You may be bracing at this point for shocking revelations, lies and plot twists. They’re there, but from the second Regression starts, you realise you’re watching something a tad different from what’s expected. Immediately you’re bombarded with a message that the film is based on true events, and it’s about secret Satanic cults.

From this point, Regression’s tone is set. It’s dark, it’s unsettling and it’s emotionally intense. Or, rather, it tries to be these things.


Certainly the movie delivers some very disturbing imagery as it strains to establish itself as a paranoia-driven supernatural tale akin to Rosemary’s Baby. The problem is that things never seem to really go anywhere, just like Hawke’s investigation in the film.

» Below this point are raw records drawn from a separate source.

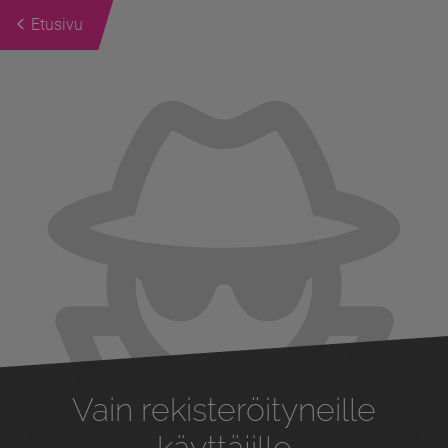
Etusivu
Previous
Next
Vain rekisteröityneille
käyttäjille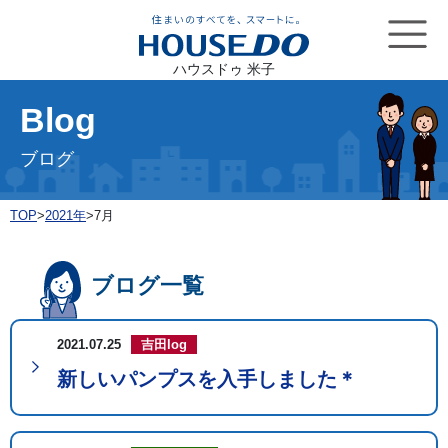
ハウスドゥ 米子
Blog
ブログ
TOP
>
2021年
>
7月
ブログ一覧
2021.07.25
吉田log
新しいパンプスを入手しました＊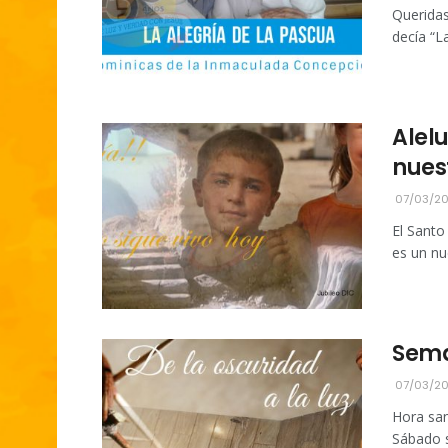
Querida
decía “
Alelu
nues
07/03/2
El Santo
es un nu
Sema
07/03/2
Hora san
Sábado s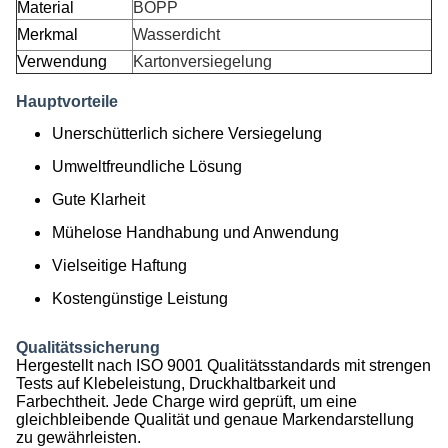
Material
BOPP
Merkmal
Wasserdicht
Verwendung
Kartonversiegelung
Hauptvorteile
Unerschütterlich sichere Versiegelung
Umweltfreundliche Lösung
Gute Klarheit
Mühelose Handhabung und Anwendung
Vielseitige Haftung
Kostengünstige Leistung
Qualitätssicherung
Hergestellt nach ISO 9001 Qualitätsstandards mit strengen
Tests auf Klebeleistung, Druckhaltbarkeit und
Farbechtheit. Jede Charge wird geprüft, um eine
gleichbleibende Qualität und genaue Markendarstellung
zu gewährleisten.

He can’t find any concrete proof of the Satanists, and the movie sets into a spiral of mounting self-doubt, distrust and hysteria. As this cycle repeats for multiple characters, it becomes tedious. This is especially true if you’re a genre-savvy viewer waiting for the inevitable reveal that will cause everything to make sense, and once more ground all the paranormal nonsense in reality.

Regression isn’t without pedigree. Hawke and Watson give committed performances, and the supporting cast – including David Thewlis as a psychologist – provide strong backup. Then there’s The Others’ Alejandro Amenábar behind the camera as director and writer.


It’s clear what Amenábar is trying to do with Regression. It’s pretty much a comment on collective hysteria, and how self-destructive fear stemming from Faith can be. However, as in his last big release, Agora – which laid into religion as limiting human progress – Amenábar delivers his message with a sledgehammer. Forget regression. As the director stresses his point over and over AND OVER, all you want as an already-sceptical viewer is story progression.

Ultimately, Regression is a decent enough watch. It’s interesting, and if you like the stars you’ll want to see it. It’s just a pity that for all the intrigue it offers, it becomes so quickly tiresome. Mediocre.

Regression is out now on Ster Kinekor DVD.